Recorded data
%%

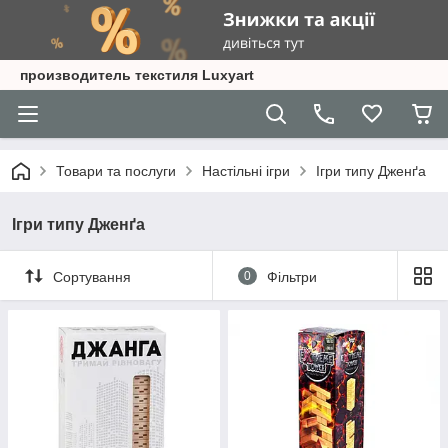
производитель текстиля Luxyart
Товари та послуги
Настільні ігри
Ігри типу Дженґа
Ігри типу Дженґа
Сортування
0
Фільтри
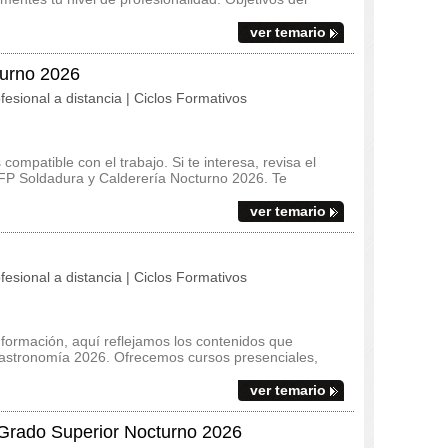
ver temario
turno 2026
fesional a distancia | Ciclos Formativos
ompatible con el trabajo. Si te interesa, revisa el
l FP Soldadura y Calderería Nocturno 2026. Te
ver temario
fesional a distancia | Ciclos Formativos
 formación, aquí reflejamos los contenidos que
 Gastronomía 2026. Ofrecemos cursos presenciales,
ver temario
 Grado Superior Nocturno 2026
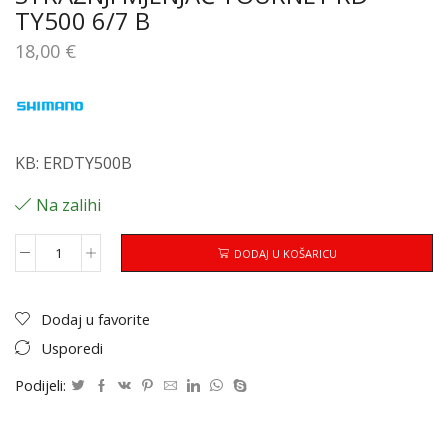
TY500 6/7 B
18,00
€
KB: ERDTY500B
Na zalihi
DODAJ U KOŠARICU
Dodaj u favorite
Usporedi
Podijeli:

%%
%%

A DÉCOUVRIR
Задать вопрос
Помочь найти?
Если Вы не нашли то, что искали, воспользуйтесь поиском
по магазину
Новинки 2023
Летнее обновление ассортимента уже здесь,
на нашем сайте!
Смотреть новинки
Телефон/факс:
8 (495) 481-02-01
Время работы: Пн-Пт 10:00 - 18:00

%%
%%

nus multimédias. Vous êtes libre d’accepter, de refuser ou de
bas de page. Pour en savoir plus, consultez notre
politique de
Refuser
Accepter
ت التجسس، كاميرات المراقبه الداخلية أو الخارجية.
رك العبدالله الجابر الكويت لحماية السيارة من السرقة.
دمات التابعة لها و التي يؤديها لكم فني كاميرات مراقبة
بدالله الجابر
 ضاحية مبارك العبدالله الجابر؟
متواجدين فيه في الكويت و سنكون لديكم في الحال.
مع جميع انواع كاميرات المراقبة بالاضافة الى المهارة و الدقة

%%

**Action item:** Where a line of the records has the string "Nocturno", copy that line.

**Exercise result:**
l FP Soldadura y Calderería Nocturno 2026. Te
 Grado Superior Nocturno 2026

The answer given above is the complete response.